Dua aplikasi yang berpotensi berbahaya dengan banyak unduhan telah dihapus dari Google Play Store, laporkan pakar keamanan siber Fox-IT (melalui BleepingComputer).
Aplikasi antivirus Mister Phone Cleaner dan Kylhavy Mobile Security secara kolektif diinstal 60.000 kali dan tujuan mereka adalah untuk mencuri login perbankan dengan menginstal versi berevolusi dari yang terkenal Malware SharkBot.

Aplikasi awalnya berhasil masuk ke app store karena tidak mengandung kode berbahaya apa pun yang akan menyebabkan Google menolaknya. Mister Phone Cleaner dan Kylhavy Mobile Security adalah aplikasi penetes atau pembantu, dibuat untuk mengirimkan malware ke ponsel Android.
Setelah diinstal, pengguna diminta untuk menginstal pembaruan agar tetap terlindungi dari ancaman, yang pada dasarnya adalah cara untuk menginstal SharkBot di ponsel korban.

Meskipun aplikasi ini tidak lagi tersedia di Play Store, pengguna yang mengunduhnya sebelumnya harus menghapusnya dari ponsel atau menanggung risiko.

Aplikasi penetes SharkBot ingin mencuri info perbankan

SharkBot pertama kali ditemukan pada akhir tahun 2021 dan aplikasi pertama dengannya ditemukan di Play Store pada bulan Maret tahun ini.
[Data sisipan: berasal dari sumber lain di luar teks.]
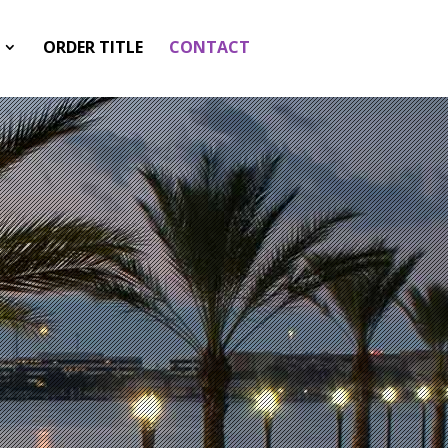
ORDER TITLE
CONTACT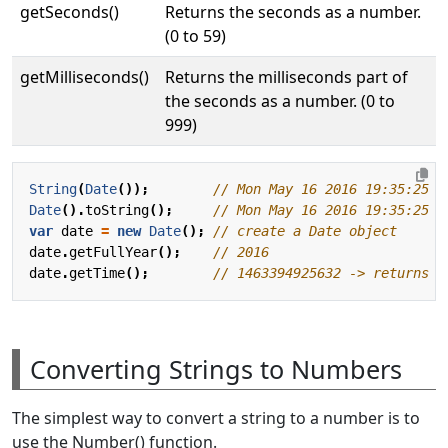
getSeconds()
Returns the seconds as a number.
(0 to 59)
getMilliseconds()
Returns the milliseconds part of
the seconds as a number. (0 to
999)
String
(
Date
());
Date
().
toString
();
var
date
=
new
Date
();
date
.
getFullYear
();
date
.
getTime
();
Converting Strings to Numbers
The simplest way to convert a string to a number is to
use the Number() function.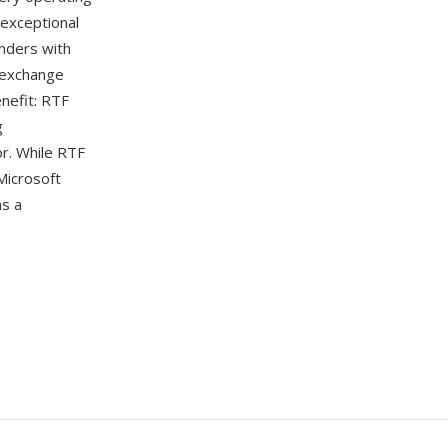
exceptional
nders with
t exchange
nefit: RTF
g
or. While RTF
Microsoft
as a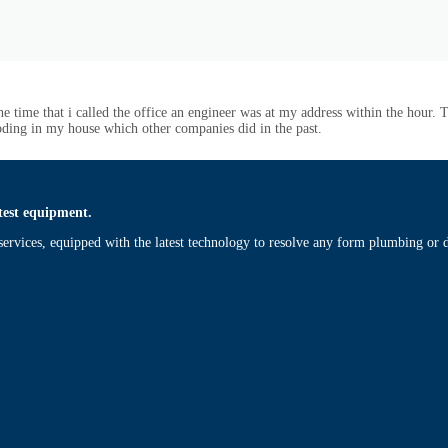
 time that i called the office an engineer was at my address within the hour.
ooding in my house which other companies did in the past.
test equipment.
ervices, equipped with the latest technology to resolve any form plumbing or d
Modus operasi pada saat itu adalah mencuri informasi melalui keylogging, mencegat pesan teks, menipu pengguna menggunakan serangan overlay layar untuk membocorkan informasi sensitif, atau memberikan remote control kepada penjahat cyber dari perangkat yang terinfeksi dengan menyalahgunakan Layanan Aksesibilitas.

Versi upgrade yang disebut SharkBot 2 terlihat pada bulan Mei dan pada tanggal 22 Agustus, Fox-IT menemukan versi 2.25 yang mampu mencuri cookie dari login rekening bank. Aplikasi yang baru ditemukan dengan SharkBot 2.25 tidak menyalahgunakan Layanan Aksesibilitas dan juga tidak memerlukan fitur Balasan Langsung karena ini dapat mempersulit mereka untuk disetujui di Play Store.
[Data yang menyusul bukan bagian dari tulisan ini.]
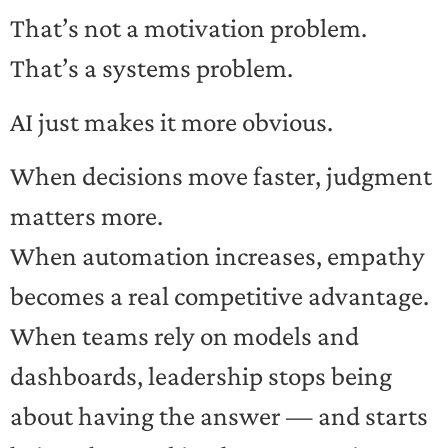
That’s not a motivation problem.
That’s a systems problem.
AI just makes it more obvious.
When decisions move faster, judgment
matters more.
When automation increases, empathy
becomes a real competitive advantage.
When teams rely on models and
dashboards, leadership stops being
about having the answer — and starts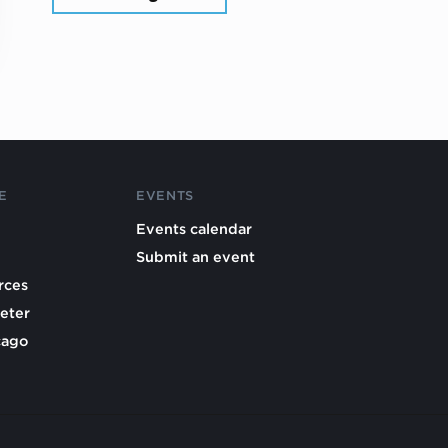
E
EVENTS
Events calendar
Submit an event
rces
eter
cago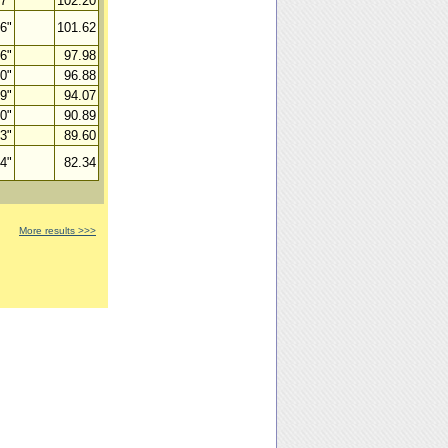
07"
102.20
66"
101.62
36"
97.98
00"
96.88
89"
94.07
50"
90.89
93"
89.60
64"
82.34
More results >>>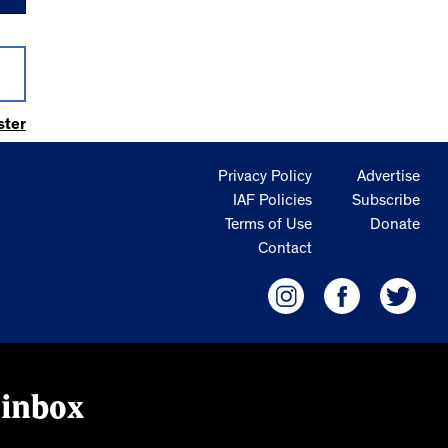
ster
Privacy Policy
Advertise
IAF Policies
Subscribe
Terms of Use
Donate
Contact
 inbox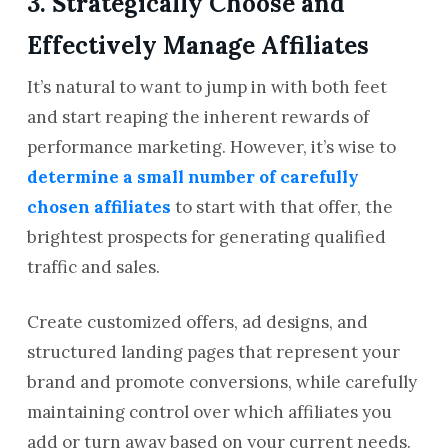
3. Strategically Choose and
Effectively Manage Affiliates
It’s natural to want to jump in with both feet
and start reaping the inherent rewards of
performance marketing. However, it’s wise to
determine a small number of carefully
chosen affiliates
to start with that offer, the
brightest prospects for generating qualified
traffic and sales.
Create customized offers, ad designs, and
structured landing pages that represent your
brand and promote conversions, while carefully
maintaining control over which affiliates you
add or turn away based on your current needs.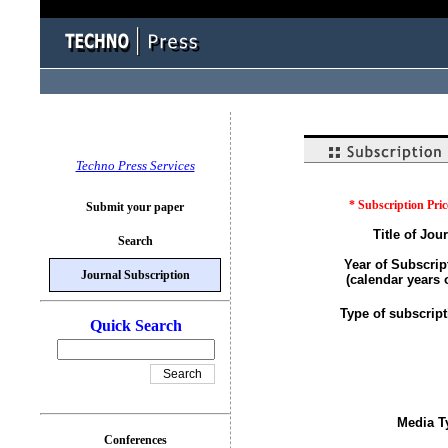
Techno Press Services
* Subscription Pric
Submit your paper
Title of Jour
Search
Year of Subscrip
Journal Subscription
(calendar years 
Type of subscript
Quick Search
Media T
Conferences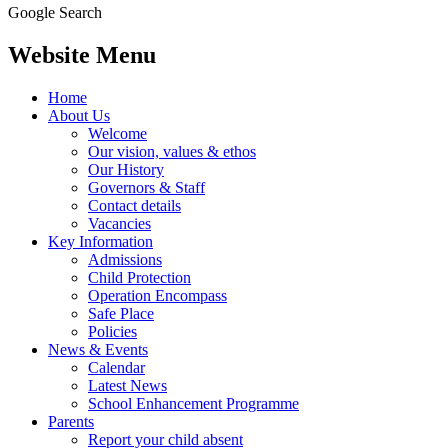
Google Search
Website Menu
Home
About Us
Welcome
Our vision, values & ethos
Our History
Governors & Staff
Contact details
Vacancies
Key Information
Admissions
Child Protection
Operation Encompass
Safe Place
Policies
News & Events
Calendar
Latest News
School Enhancement Programme
Parents
Report your child absent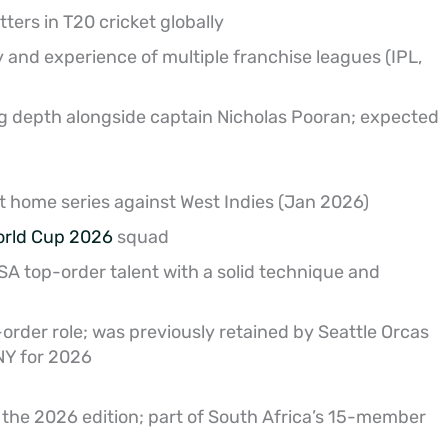
ers in T20 cricket globally
y and experience of multiple franchise leagues (IPL,
g depth alongside captain Nicholas Pooran; expected
t home series against West Indies (Jan 2026)
orld Cup 2026
squad
A top-order talent with a solid technique and
-order role; was previously retained by Seattle Orcas
NY for 2026
 the 2026 edition; part of South Africa’s 15-member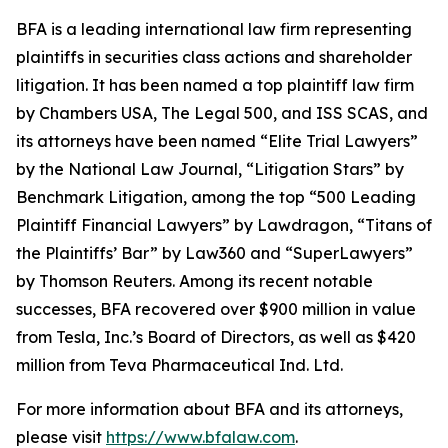
BFA is a leading international law firm representing
plaintiffs in securities class actions and shareholder
litigation. It has been named a top plaintiff law firm
by
Chambers USA
,
The Legal 500
, and
ISS SCAS
, and
its attorneys have been named “Elite Trial Lawyers”
by the
National Law Journal
, “Litigation Stars” by
Benchmark Litigation
, among the top “500 Leading
Plaintiff Financial Lawyers” by
Lawdragon
, “Titans of
the Plaintiffs’ Bar” by
Law360
and “SuperLawyers”
by Thomson Reuters. Among its recent notable
successes, BFA recovered over $900 million in value
from Tesla, Inc.’s Board of Directors, as well as $420
million from Teva Pharmaceutical Ind. Ltd.
For more information about BFA and its attorneys,
please visit
https://www.bfalaw.com
.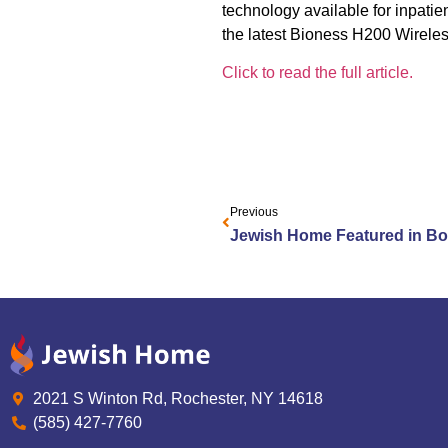
technology available for inpatie
the latest Bioness H200 Wirele
Click to read the full article.
Previous
2021 S Winton Rd, Rochester, NY 14618
(585) 427-7760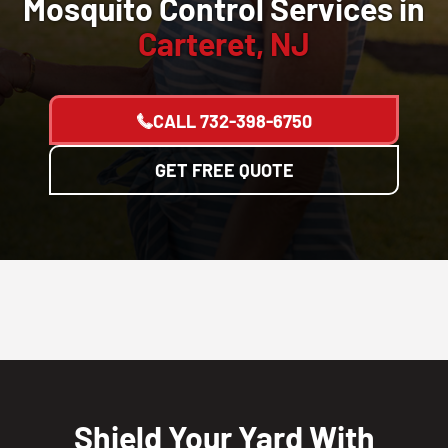
Mosquito Control Services in
Carteret, NJ
CALL
732-398-6750
GET FREE QUOTE
Shield Your Yard With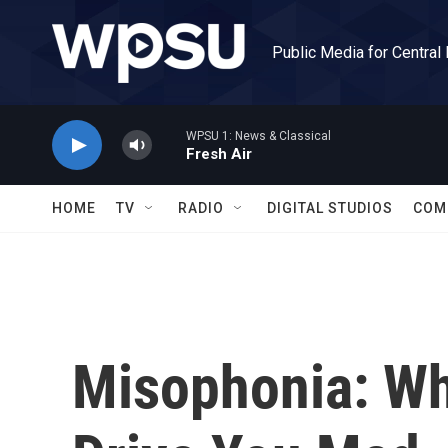
Skip to main content
Public Media for Central
WPSU 1: News & Classical
Fresh Air
HOME
TV
RADIO
DIGITAL STUDIOS
COM
Misophonia: Wh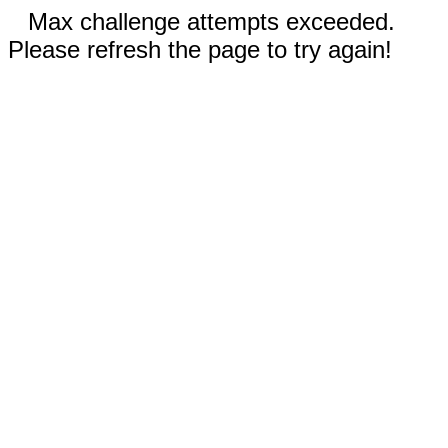
Max challenge attempts exceeded.
Please refresh the page to try again!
Mereka malah meminta server perintah-dan-kontrol untuk langsung menerima file APK Sharkbot. Setelah itu, aplikasi penetes memberi tahu pengguna tentang pembaruan dan meminta mereka untuk menginstal APK dan mengizinkan izin yang diperlukan.
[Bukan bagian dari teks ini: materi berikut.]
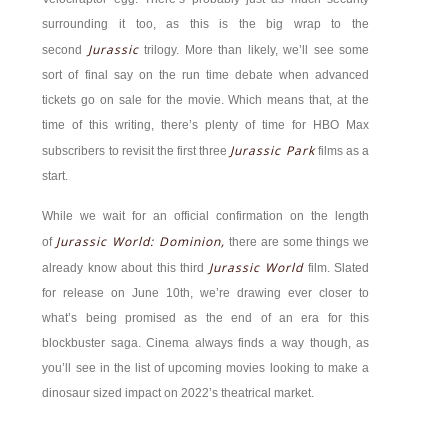
surrounding it too, as this is the big wrap to the
Jurassic
second
trilogy. More than likely, we’ll see some
sort of final say on the run time debate when advanced
tickets go on sale for the movie. Which means that, at the
time of this writing, there’s plenty of time for HBO Max
Jurassic Park
subscribers to revisit the first three
films as a
start.
While we wait for an official confirmation on the length
Jurassic World: Dominion,
of
there are some things we
Jurassic World
already know about this third
film. Slated
for release on June 10th, we’re drawing ever closer to
what’s being promised as the end of an era for this
blockbuster saga. Cinema always finds a way though, as
you’ll see in the list of upcoming movies looking to make a
dinosaur sized impact on 2022’s theatrical market.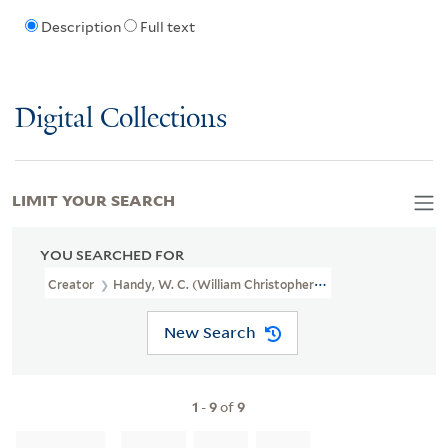
Description
Full text
Digital Collections
LIMIT YOUR SEARCH
YOU SEARCHED FOR
Creator
Handy, W. C. (William Christopher), 1873-1958
New Search
1
-
9
of
9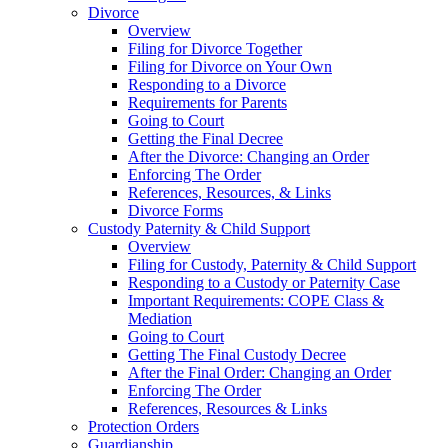
Divorce
Overview
Filing for Divorce Together
Filing for Divorce on Your Own
Responding to a Divorce
Requirements for Parents
Going to Court
Getting the Final Decree
After the Divorce: Changing an Order
Enforcing The Order
References, Resources, & Links
Divorce Forms
Custody Paternity & Child Support
Overview
Filing for Custody, Paternity & Child Support
Responding to a Custody or Paternity Case
Important Requirements: COPE Class &
Mediation
Going to Court
Getting The Final Custody Decree
After the Final Order: Changing an Order
Enforcing The Order
References, Resources & Links
Protection Orders
Guardianship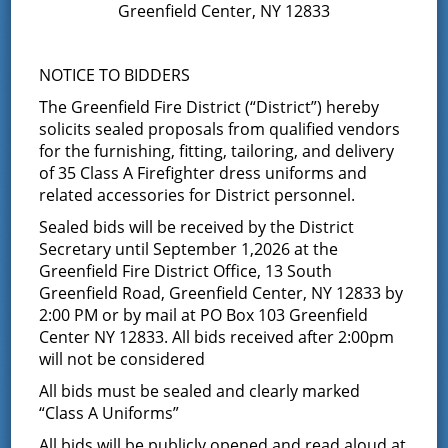
Greenfield Center, NY 12833
This event has passed.
NOTICE TO BIDDERS
Board of Fire Commissioners
The Greenfield Fire District (“District”) hereby
solicits sealed proposals from qualified vendors
Meeting
for the furnishing, fitting, tailoring, and delivery
of 35 Class A Firefighter dress uniforms and
May 13 @ 7:00 pm
-
8:30 pm
related accessories for District personnel.
Sealed bids will be received by the District
The Board of Fire Commissioners will meet for
Secretary until September 1,2026 at the
their bimonthly meeting at 7:00 PM. The public
Greenfield Fire District Office, 13 South
is invited to attend
Greenfield Road, Greenfield Center, NY 12833 by
2:00 PM or by mail at PO Box 103 Greenfield
Center NY 12833. All bids received after 2:00pm
will not be considered
Add to calendar
All bids must be sealed and clearly marked
“Class A Uniforms”
All bids will be publicly opened and read aloud at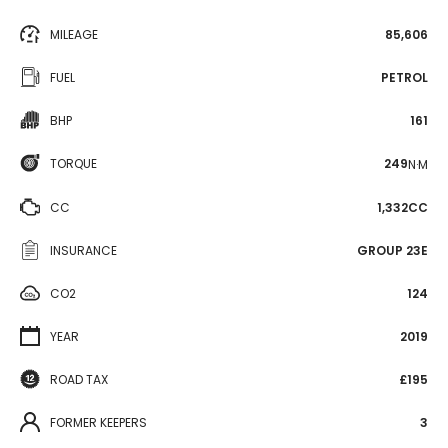
MILEAGE
85,606
FUEL
PETROL
BHP
161
TORQUE
249
N·M
CC
1,332CC
INSURANCE
GROUP 23E
CO2
124
YEAR
2019
ROAD TAX
£195
FORMER KEEPERS
3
Untuk menghindari deteksi otomatis, SharkBot menyimpan konfigurasi hard-code dalam bentuk terenkripsi.

Menggunakan pencatat cookie, SharkBot menyedot cookie sesi yang valid saat pengguna masuk ke rekening bank mereka dan mengirimkannya ke server perintah-dan-kontrol. Cookie sangat berharga bagi pelaku ancaman karena membantu mereka menghindari pemeriksaan sidik jari dan menghindari persyaratan token otentikasi pengguna dalam beberapa kasus.

Malware tersebut mampu mencuri data seperti kata sandi dan saldo akun dari aplikasi perbankan resmi. Untuk beberapa aplikasi, itu dapat menghindari login sidik jari.

SharkBot tampaknya menargetkan pengguna di Australia, Austria, Jerman, Italia, Polandia, Spanyol, Inggris, dan AS.

Pengembang masih bekerja keras untuk meningkatkan malware dan Fox-IT mengharapkan lebih banyak kampanye di masa depan.

Untuk menghindari menjadi mangsa aplikasi semacam itu, jangan unduh aplikasi dari penerbit yang tidak dikenal, terutama yang tampaknya tidak populer dan juga melalui ulasan.